**** Data for the task

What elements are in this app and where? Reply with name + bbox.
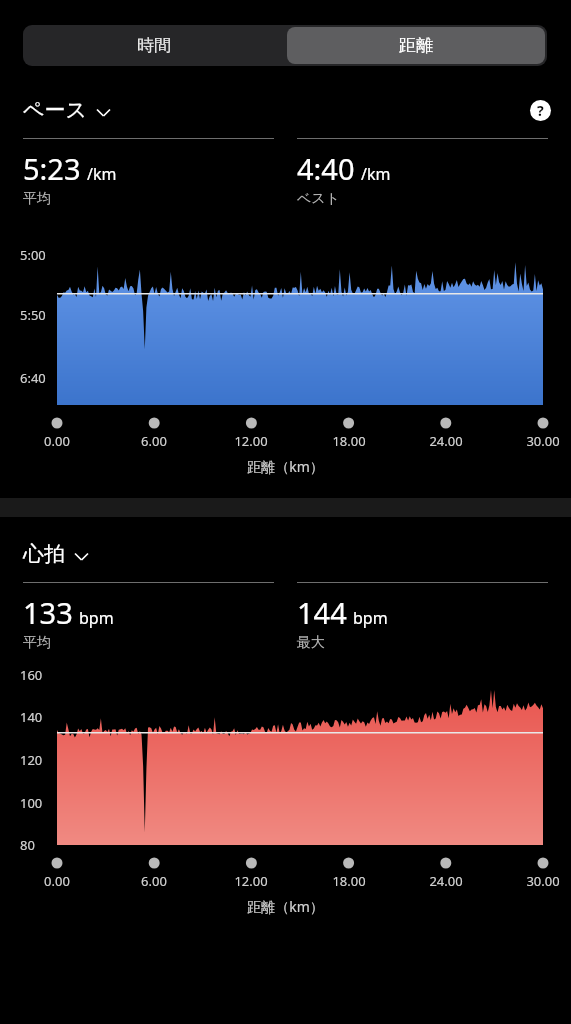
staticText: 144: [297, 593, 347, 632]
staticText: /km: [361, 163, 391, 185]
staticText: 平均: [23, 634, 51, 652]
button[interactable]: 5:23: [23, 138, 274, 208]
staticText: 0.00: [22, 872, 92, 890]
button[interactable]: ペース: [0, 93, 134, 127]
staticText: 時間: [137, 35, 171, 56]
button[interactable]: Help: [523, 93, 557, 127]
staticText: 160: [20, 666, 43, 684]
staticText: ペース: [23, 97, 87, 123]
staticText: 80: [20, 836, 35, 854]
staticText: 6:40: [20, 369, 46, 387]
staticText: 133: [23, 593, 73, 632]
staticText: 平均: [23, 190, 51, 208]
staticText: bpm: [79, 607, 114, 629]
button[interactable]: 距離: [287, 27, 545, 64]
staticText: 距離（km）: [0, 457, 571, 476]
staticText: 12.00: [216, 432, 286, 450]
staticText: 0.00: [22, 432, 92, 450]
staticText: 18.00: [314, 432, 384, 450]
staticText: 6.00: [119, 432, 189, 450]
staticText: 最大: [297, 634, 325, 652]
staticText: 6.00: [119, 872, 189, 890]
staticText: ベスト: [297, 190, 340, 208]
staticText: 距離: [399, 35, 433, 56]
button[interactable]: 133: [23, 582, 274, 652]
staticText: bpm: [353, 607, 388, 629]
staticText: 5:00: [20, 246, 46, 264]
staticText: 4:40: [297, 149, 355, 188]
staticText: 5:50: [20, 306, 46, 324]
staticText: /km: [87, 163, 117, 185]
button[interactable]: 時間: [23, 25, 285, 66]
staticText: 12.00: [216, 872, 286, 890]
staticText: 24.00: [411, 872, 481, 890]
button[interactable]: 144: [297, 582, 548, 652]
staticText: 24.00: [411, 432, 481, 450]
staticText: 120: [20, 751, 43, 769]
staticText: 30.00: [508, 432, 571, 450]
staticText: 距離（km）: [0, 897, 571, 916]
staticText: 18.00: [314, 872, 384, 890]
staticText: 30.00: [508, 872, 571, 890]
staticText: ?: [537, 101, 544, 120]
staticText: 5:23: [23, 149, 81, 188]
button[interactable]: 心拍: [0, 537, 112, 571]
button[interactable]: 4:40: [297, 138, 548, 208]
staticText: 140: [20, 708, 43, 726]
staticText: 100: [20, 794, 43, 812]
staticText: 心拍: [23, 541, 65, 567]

********
**** Data for the task

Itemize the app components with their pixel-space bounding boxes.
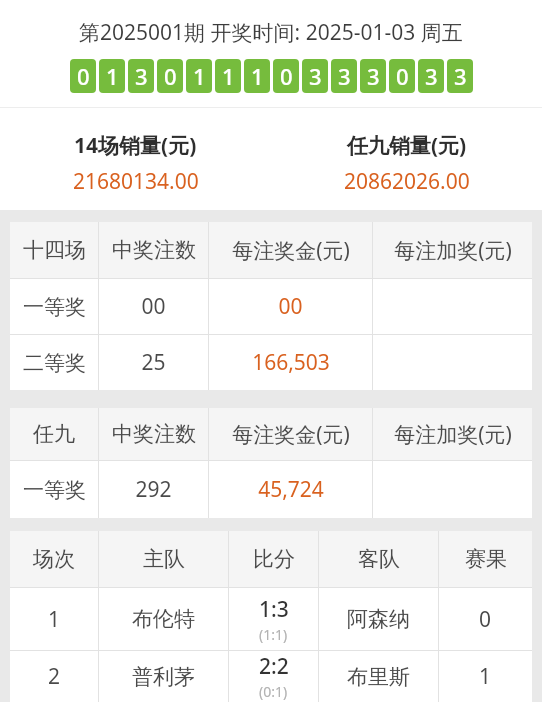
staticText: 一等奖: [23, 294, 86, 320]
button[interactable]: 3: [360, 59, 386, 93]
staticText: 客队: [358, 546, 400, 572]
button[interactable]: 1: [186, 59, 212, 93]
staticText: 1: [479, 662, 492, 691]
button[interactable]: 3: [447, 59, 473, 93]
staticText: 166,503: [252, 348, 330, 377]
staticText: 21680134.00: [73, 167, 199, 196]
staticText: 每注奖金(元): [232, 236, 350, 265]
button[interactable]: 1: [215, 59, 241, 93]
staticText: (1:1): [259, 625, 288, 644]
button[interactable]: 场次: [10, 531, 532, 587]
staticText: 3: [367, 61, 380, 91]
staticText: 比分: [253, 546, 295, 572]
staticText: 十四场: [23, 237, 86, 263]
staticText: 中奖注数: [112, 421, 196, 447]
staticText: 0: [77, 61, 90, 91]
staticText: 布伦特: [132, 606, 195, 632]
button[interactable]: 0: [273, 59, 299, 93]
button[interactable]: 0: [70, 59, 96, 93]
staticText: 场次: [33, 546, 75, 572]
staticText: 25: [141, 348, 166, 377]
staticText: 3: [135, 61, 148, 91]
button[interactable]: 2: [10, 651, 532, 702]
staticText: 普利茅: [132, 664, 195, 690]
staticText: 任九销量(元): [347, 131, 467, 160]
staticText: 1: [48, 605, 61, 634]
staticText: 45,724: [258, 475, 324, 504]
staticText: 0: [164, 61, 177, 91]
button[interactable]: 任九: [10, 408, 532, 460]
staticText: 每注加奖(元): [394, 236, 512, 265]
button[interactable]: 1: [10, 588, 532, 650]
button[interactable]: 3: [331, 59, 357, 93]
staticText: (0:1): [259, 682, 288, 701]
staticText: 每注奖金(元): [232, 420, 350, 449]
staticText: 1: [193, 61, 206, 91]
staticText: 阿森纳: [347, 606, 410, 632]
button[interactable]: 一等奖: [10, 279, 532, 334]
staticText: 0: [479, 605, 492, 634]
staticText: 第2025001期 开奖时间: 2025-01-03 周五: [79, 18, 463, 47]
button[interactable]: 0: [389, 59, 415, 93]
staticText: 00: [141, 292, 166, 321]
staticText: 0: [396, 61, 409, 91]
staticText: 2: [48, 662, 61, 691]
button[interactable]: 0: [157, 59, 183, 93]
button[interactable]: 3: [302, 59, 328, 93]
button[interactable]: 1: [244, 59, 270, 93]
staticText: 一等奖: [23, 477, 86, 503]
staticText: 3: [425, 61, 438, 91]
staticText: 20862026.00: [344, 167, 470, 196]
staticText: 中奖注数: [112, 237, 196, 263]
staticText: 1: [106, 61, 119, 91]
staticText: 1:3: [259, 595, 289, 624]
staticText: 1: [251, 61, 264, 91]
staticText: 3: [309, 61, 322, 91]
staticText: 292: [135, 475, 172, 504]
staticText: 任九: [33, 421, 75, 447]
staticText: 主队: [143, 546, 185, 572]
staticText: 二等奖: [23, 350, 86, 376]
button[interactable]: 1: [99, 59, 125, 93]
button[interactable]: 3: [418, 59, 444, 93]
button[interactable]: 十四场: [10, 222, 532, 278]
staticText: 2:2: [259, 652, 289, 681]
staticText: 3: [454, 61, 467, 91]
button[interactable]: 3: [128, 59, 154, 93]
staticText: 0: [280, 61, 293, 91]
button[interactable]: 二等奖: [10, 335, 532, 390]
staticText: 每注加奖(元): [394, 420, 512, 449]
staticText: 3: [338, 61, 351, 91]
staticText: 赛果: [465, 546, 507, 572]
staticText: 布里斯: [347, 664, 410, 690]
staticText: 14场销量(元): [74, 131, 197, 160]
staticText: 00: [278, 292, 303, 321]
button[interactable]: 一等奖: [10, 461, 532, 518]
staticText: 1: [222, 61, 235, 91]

********
**** Data for the task

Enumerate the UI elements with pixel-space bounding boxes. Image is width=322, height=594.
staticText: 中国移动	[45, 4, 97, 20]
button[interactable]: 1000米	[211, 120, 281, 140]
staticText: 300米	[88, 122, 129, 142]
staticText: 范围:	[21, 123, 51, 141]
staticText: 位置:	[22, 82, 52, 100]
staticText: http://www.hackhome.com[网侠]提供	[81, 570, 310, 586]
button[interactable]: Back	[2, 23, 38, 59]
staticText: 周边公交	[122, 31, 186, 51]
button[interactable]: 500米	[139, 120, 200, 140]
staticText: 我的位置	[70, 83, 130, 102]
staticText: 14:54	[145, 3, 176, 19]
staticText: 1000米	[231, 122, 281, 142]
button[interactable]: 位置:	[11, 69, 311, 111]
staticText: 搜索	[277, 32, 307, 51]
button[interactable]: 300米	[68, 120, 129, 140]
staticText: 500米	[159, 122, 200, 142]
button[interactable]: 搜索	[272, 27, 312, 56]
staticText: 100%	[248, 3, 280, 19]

********

Aim of the exercise » From the material above, please return each line containing "每注加奖".

Solution »
staticText: 每注加奖(元): [394, 236, 512, 265]
staticText: 每注加奖(元): [394, 420, 512, 449]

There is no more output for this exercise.